▸ Requirement
Copy each line in the data that includes the word "like".

▸ Records provided
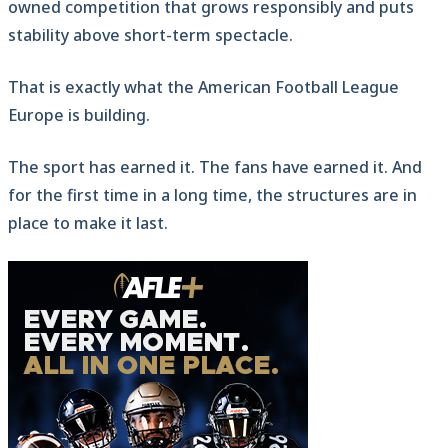
owned competition that grows responsibly and puts
stability above short-term spectacle.
That is exactly what the American Football League
Europe is building.
The sport has earned it. The fans have earned it. And
for the first time in a long time, the structures are in
place to make it last.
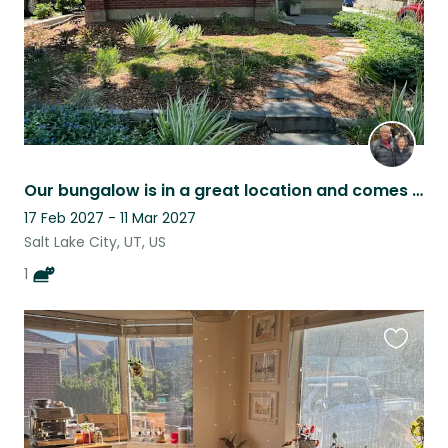
Our bungalow is in a great location and comes with Alfie, our cat.
17 Feb 2027 - 11 Mar 2027
Salt Lake City, UT, US
1
Favouri
this
listing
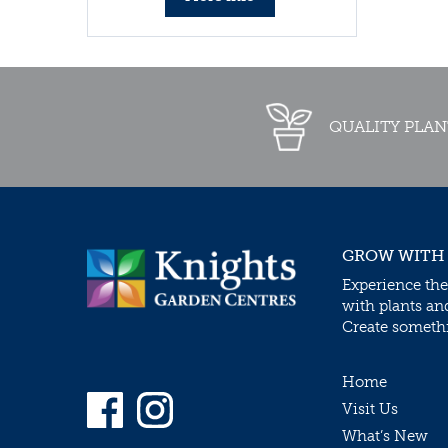
QUALITY PLAN
GROW WITH
Experience the
with plants an
Create somethin
Home
Visit Us
What’s New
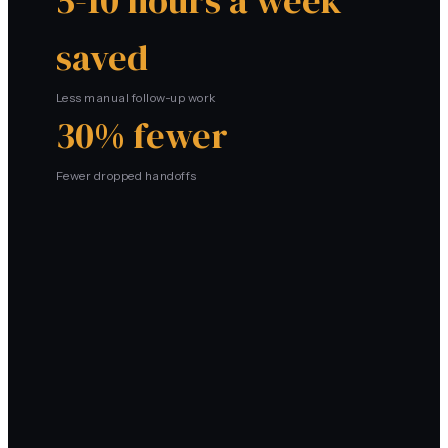
5-10 hours a week
saved
Less manual follow-up work
30% fewer
Fewer dropped handoffs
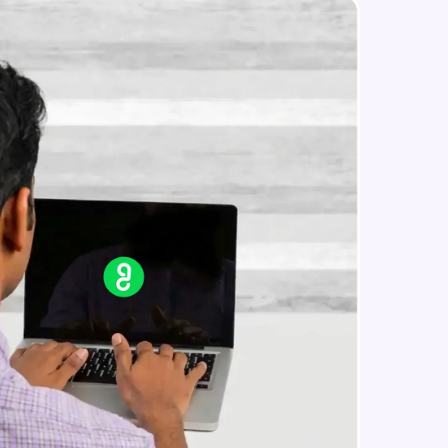
Final Result
Expert Module
Conclusion
in real-world
Expert Module
ies to build strong
ging challenges in
ges coming soon!
ng languages with
generation—all in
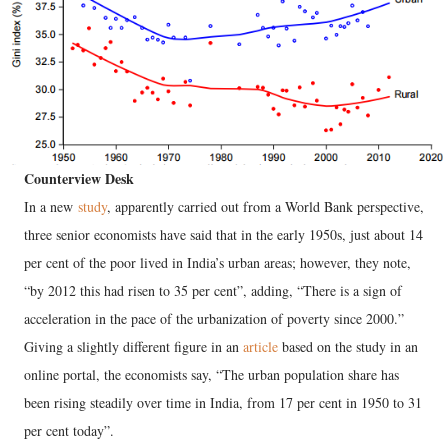
Counterview Desk
In a new
study
, apparently carried out from a World Bank perspective,
three senior economists have said that in the early 1950s, just about 14
per cent of the poor lived in India’s urban areas; however, they note,
“by 2012 this had risen to 35 per cent”, adding, “There is a sign of
acceleration in the pace of the urbanization of poverty since 2000.”
Giving a slightly different figure in an
article
based on the study in an
online portal, the economists say, “The urban population share has
been rising steadily over time in India, from 17 per cent in 1950 to 31
per cent today”.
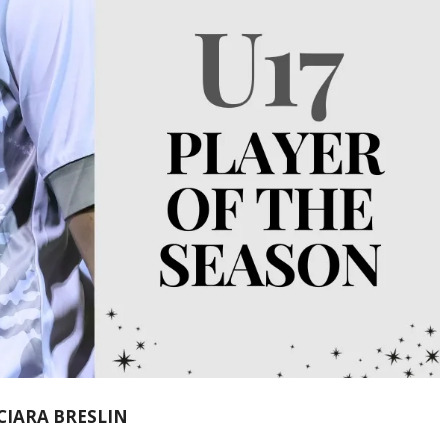
 CIARA BRESLIN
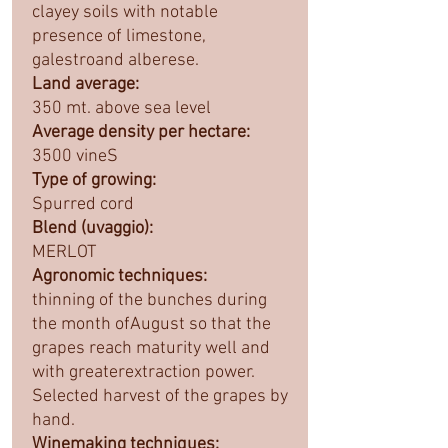
clayey soils with notable
presence of limestone,
galestroand alberese.
Land average:
350 mt. above sea level
Average density per hectare:
3500 vineS
Type of growing:
Spurred cord
Blend (uvaggio):
MERLOT
Agronomic techniques:
thinning of the bunches during
the month ofAugust so that the
grapes reach maturity well and
with greaterextraction power.
Selected harvest of the grapes by
hand.
Winemaking techniques:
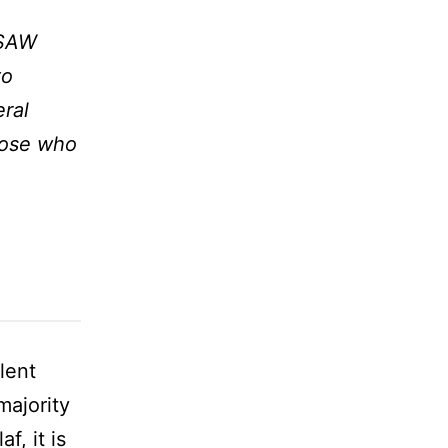
 SAW
to
eral
those who
lent
majority
f, it is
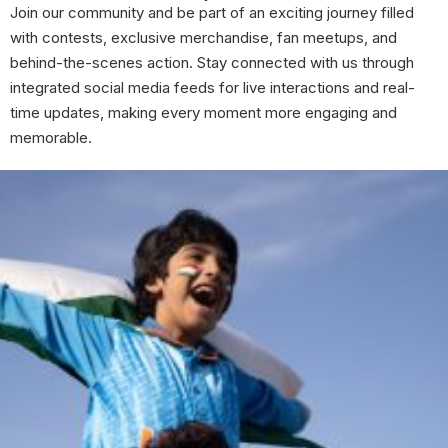
Join our community and be part of an exciting journey filled
with contests, exclusive merchandise, fan meetups, and
behind-the-scenes action. Stay connected with us through
integrated social media feeds for live interactions and real-
time updates, making every moment more engaging and
memorable.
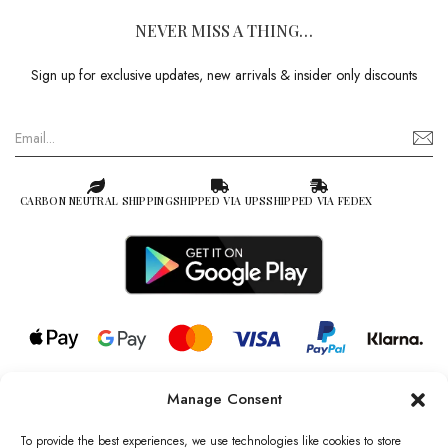
NEVER MISS A THING…
Sign up for exclusive updates, new arrivals & insider only discounts
CARBON NEUTRAL SHIPPING
SHIPPED VIA UPS
SHIPPED VIA FEDEX
Manage Consent
© 2026 all rights reserved l Jag Couture London – New York is a
Registered Trademark of Jag Couture Limited registered in England &
To provide the best experiences, we use technologies like cookies to store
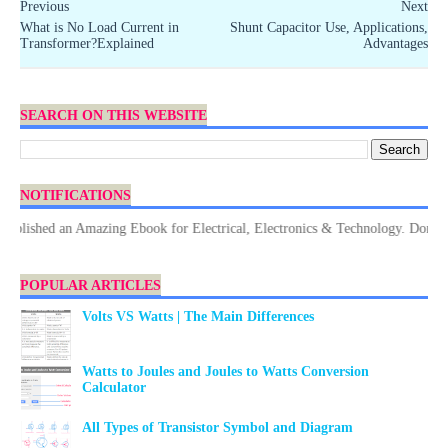
Previous
Next
What is No Load Current in
Shunt Capacitor Use, Applications,
Transformer?Explained
Advantages
SEARCH ON THIS WEBSITE
NOTIFICATIONS
hed an Amazing Ebook for Electrical, Electronics & Technology. Don't forge
POPULAR ARTICLES
Volts VS Watts | The Main Differences
Watts to Joules and Joules to Watts Conversion
Calculator
All Types of Transistor Symbol and Diagram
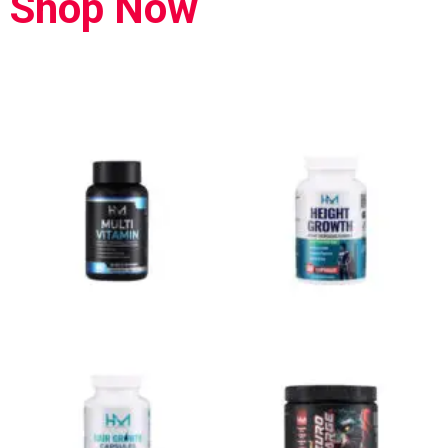
Shop Now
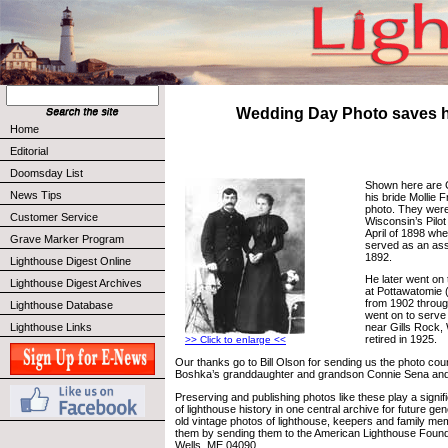
Wedding Day Photo saves h
Home
Editorial
Doomsday List
Shown here are 
News Tips
his bride Mollie F
photo. They were
Customer Service
Wisconsin’s Pilot
April of 1898 wh
Grave Marker Program
served as an ass
1892.
Lighthouse Digest Online
He later went on
Lighthouse Digest Archives
at Pottawatomie 
from 1902 throug
Lighthouse Database
went on to serve 
Lighthouse Links
near Gills Rock,
retired in 1925.
>> Click to enlarge <<
Our thanks go to Bill Olson for sending us the photo cou
Boshka’s granddaughter and grandson Connie Sena a
Preserving and publishing photos like these play a signifi
of lighthouse history in one central archive for future ge
old vintage photos of lighthouse, keepers and family m
them by sending them to the American Lighthouse Found
Wells, ME 04090.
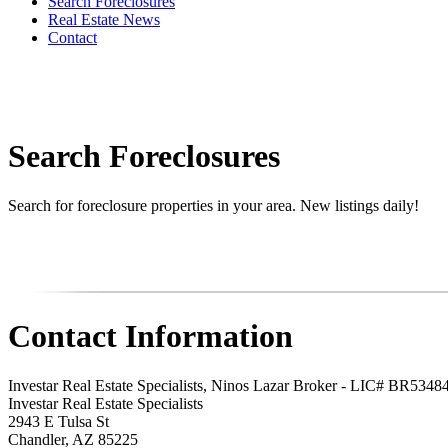
Search Foreclosures
Real Estate News
Contact
Search Foreclosures
Search for foreclosure properties in your area. New listings daily!
Contact Information
Investar Real Estate Specialists, Ninos Lazar Broker - LIC# BR534
Investar Real Estate Specialists
2943 E Tulsa St
Chandler
,
AZ
85225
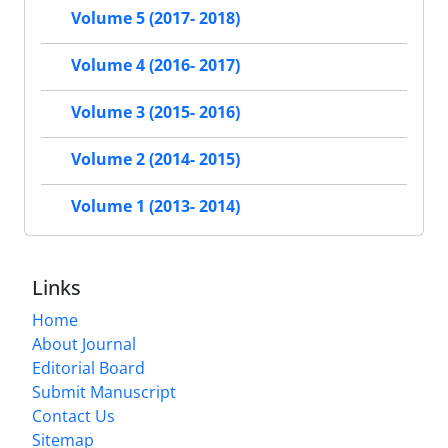
Volume 5 (2017- 2018)
Volume 4 (2016- 2017)
Volume 3 (2015- 2016)
Volume 2 (2014- 2015)
Volume 1 (2013- 2014)
Links
Home
About Journal
Editorial Board
Submit Manuscript
Contact Us
Sitemap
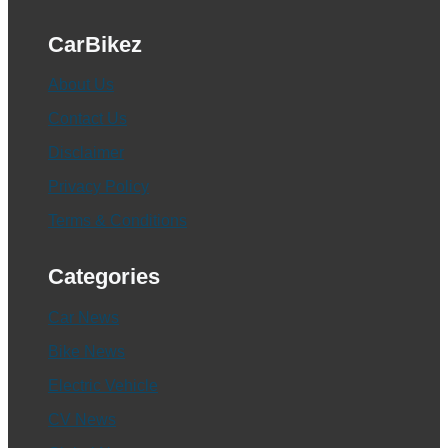
CarBikez
About Us
Contact Us
Disclaimer
Privacy Policy
Terms & Conditions
Categories
Car News
Bike News
Electric Vehicle
CV News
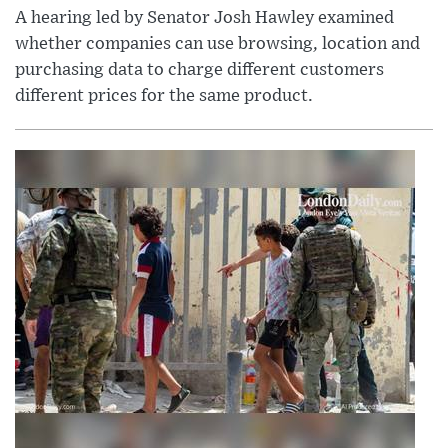
A hearing led by Senator Josh Hawley examined
whether companies can use browsing, location and
purchasing data to charge different customers
different prices for the same product.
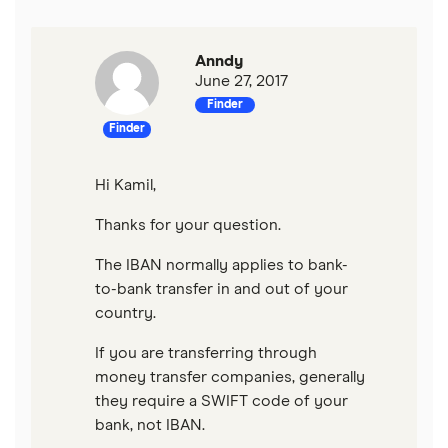
Anndy
June 27, 2017
Finder
Finder
Hi Kamil,
Thanks for your question.
The IBAN normally applies to bank-
to-bank transfer in and out of your
country.
If you are transferring through
money transfer companies, generally
they require a SWIFT code of your
bank, not IBAN.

▸ Answer for this exercise
To provide the best experiences, we use technologies like cookies to store
Preserving and publishing photos like these play a signifi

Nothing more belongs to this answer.